- Born: Robin Wayne Carrell 5 April 1936 (age 90) New Zealand
- Education: University of Otago University of Canterbury Lincoln College University of Cambridge
- Scientific career
- Fields: Haematology
- Thesis: The unstable haemoglobins (1967)
- Doctoral advisor: Hermann Lehmann

= Robin Carrell =

New Zealand haematologist (born 1936)

Robin Wayne Carrell (born 5 April 1936) is a New Zealand haematologist.
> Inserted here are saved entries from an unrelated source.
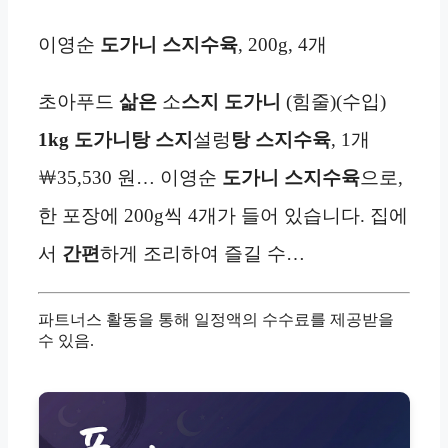
이영순
도가니
스지수육
, 200g, 4개
초아푸드
삶은
소
스지
도가니
(힘줄)(수입)
1kg
도가니탕 스지
설렁
탕 스지수육
, 1개
￦35,530 원… 이영순
도가니
스지수육
으로,
한 포장에 200g씩 4개가 들어 있습니다. 집에
서
간편
하게 조리하여 즐길 수…
파트너스 활동을 통해 일정액의 수수료를 제공받을
수 있음.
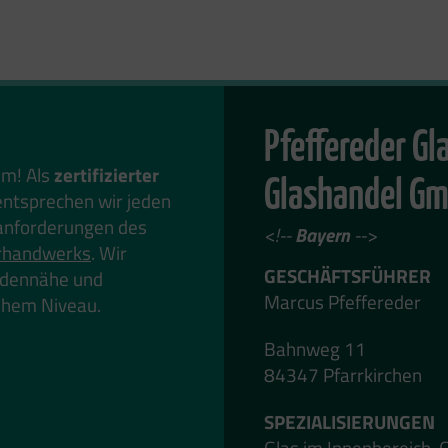
Pfeffereder Gl
em! Als
zertifizierter
Glashandel G
ntsprechen wir jeden
anforderungen des
<!--
Bayern
-->
rhandwerks
. Wir
GESCHÄFTSFÜHRER
undennähe und
Marcus Pfeffereder
hohem Niveau.
Bahnweg 11
84347 Pfarrkirchen
SPEZIALISIERUNGEN
Glas im Innenbereich, 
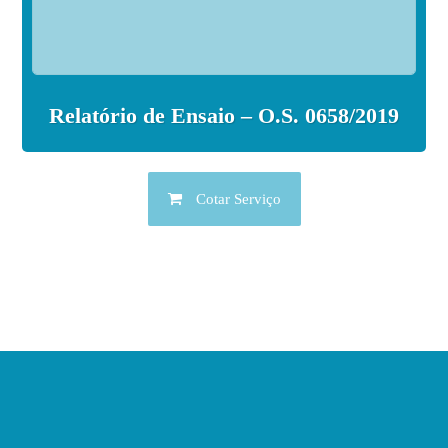
Relatório de Ensaio – O.S. 0658/2019
Cotar Serviço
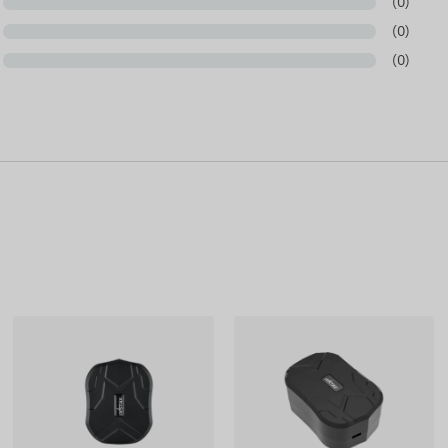
(0)
(0)
(0)
avienotāja polaritāti un fizisko vietu ierīcē.
otāja publicēto informāciju, kas ne vienmēr ir precīza vai
dinājuma mainīt noteiktus produkta parametrus vai
mekļa vietnē notiek pēc izmaiņu konstatēšanas un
Born in 1936, Carrell was educated at Christchurch Boys' High School from 1949 to 1953. He graduated MB ChB from the University of Otago in 1959, and BSc(Hons) in chemistry and biochemistry from the University of Canterbury and Lincoln College in 1965. He completed his PhD at the University of Cambridge in 1967 and in 1968 he was appointed head of clinical biochemistry at Christchurch Hospital, the department later becoming part of the University of Otago Christchurch School of Medicine. As a spin-off from his research he co-founded biotechnology company Canterbury Scientific in 1985. He returned to Cambridge the following year as professor of haematology, retiring in 2003, but as professor emeritus he has continued his research at Cambridge. He retired from the board of directors of Canterbury Scientific in 2012.

In 1986, he won the Hector Medal, at the time the highest award in New Zealand science. He was elected a Fellow of the Royal Society of New Zealand in 1980, a Fellow of Trinity College, Cambridge in 1987, and a Fellow of the Royal Society in 2002.